- How to complete this task -
Pull out every line in the data that has the string "criminal" in it.

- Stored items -
———

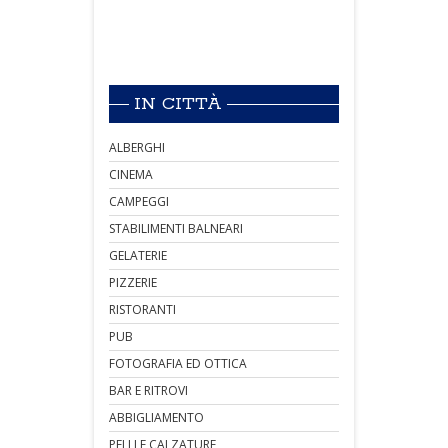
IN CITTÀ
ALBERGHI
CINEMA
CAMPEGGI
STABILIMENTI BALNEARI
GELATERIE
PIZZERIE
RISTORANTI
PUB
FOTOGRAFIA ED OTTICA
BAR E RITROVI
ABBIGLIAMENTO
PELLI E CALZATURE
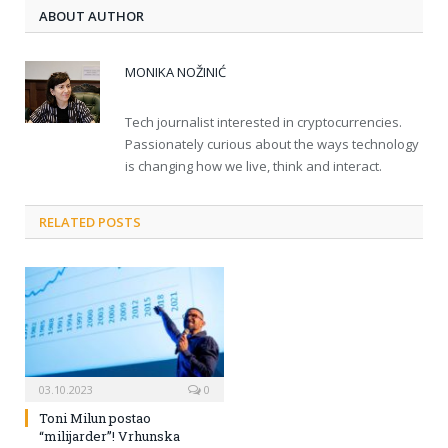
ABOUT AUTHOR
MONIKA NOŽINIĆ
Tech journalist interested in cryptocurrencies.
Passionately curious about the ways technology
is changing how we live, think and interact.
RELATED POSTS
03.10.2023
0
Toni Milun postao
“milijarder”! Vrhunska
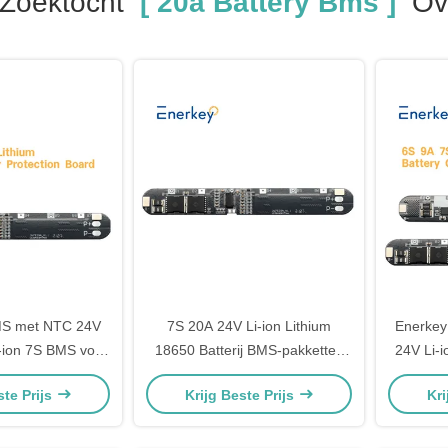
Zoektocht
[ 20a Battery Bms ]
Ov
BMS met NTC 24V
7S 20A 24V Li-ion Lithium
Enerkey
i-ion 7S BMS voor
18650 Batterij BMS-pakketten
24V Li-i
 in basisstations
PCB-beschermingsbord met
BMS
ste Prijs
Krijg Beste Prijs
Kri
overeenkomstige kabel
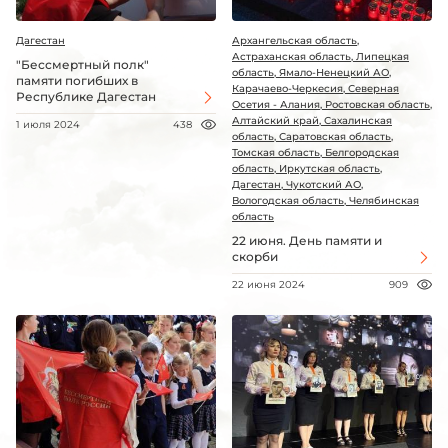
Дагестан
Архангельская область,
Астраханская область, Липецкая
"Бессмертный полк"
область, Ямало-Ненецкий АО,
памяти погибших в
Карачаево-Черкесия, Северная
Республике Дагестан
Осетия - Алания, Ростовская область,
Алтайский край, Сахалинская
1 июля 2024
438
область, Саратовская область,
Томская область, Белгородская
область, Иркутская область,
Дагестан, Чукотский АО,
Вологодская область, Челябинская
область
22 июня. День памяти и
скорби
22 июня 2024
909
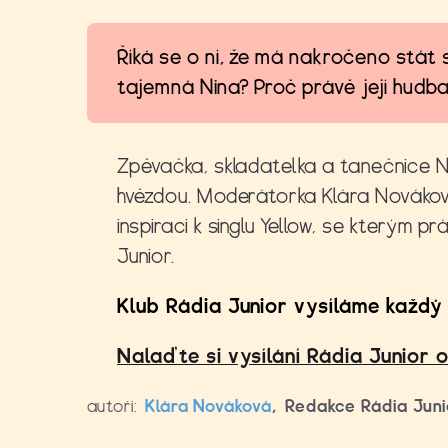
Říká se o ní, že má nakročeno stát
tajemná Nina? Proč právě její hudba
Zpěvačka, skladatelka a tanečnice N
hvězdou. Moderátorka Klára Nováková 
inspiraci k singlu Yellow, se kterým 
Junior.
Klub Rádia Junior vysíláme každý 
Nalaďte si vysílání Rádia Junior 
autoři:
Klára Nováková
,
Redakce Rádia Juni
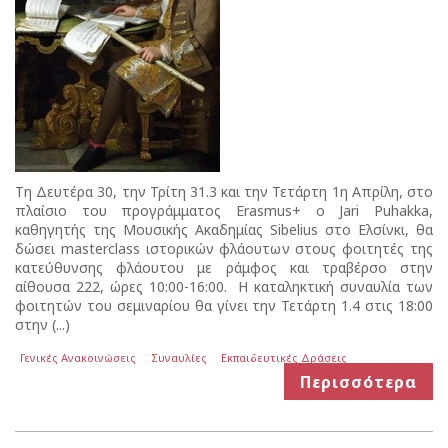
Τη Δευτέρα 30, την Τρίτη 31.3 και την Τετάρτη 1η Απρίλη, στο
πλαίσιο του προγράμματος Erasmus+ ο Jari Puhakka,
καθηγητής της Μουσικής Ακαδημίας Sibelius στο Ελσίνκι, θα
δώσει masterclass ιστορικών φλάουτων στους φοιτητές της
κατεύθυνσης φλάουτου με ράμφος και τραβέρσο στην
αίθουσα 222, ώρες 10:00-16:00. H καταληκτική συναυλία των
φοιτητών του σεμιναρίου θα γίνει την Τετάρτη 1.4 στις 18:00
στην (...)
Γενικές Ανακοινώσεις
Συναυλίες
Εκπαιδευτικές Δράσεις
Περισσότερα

———

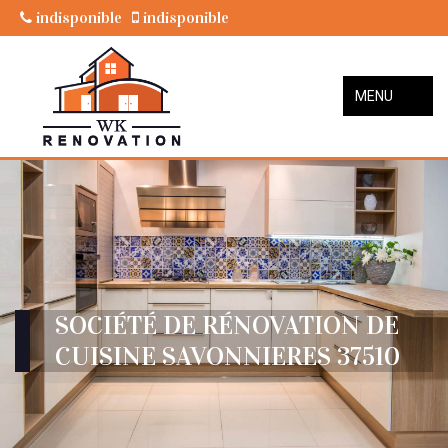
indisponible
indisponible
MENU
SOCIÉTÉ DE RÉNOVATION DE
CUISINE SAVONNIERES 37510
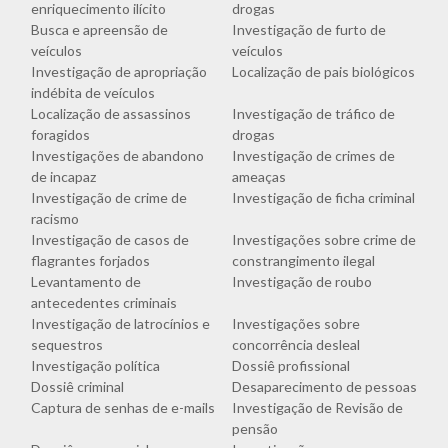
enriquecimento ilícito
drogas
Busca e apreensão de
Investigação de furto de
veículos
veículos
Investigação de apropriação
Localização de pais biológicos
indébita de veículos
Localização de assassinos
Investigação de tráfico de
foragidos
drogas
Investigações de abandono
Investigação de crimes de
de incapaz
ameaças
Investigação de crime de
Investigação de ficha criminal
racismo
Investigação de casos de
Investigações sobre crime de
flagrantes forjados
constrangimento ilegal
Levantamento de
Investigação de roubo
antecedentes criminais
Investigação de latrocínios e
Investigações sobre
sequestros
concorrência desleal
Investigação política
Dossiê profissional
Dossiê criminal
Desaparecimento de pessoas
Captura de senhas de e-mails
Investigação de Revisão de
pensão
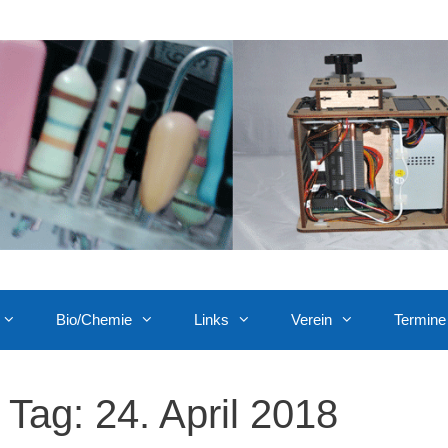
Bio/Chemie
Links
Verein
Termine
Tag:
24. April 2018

———

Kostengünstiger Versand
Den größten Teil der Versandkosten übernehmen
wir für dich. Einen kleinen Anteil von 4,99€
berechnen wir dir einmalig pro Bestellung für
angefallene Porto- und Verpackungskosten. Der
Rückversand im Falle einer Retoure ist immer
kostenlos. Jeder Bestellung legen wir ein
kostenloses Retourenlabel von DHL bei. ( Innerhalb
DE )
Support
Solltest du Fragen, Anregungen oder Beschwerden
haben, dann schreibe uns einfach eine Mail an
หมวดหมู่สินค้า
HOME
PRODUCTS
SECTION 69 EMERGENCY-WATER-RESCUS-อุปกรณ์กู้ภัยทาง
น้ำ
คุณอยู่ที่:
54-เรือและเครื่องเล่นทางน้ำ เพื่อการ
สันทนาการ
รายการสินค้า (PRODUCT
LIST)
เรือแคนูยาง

———

- Answer section -
Investigação de ficha criminal
Dossiê criminal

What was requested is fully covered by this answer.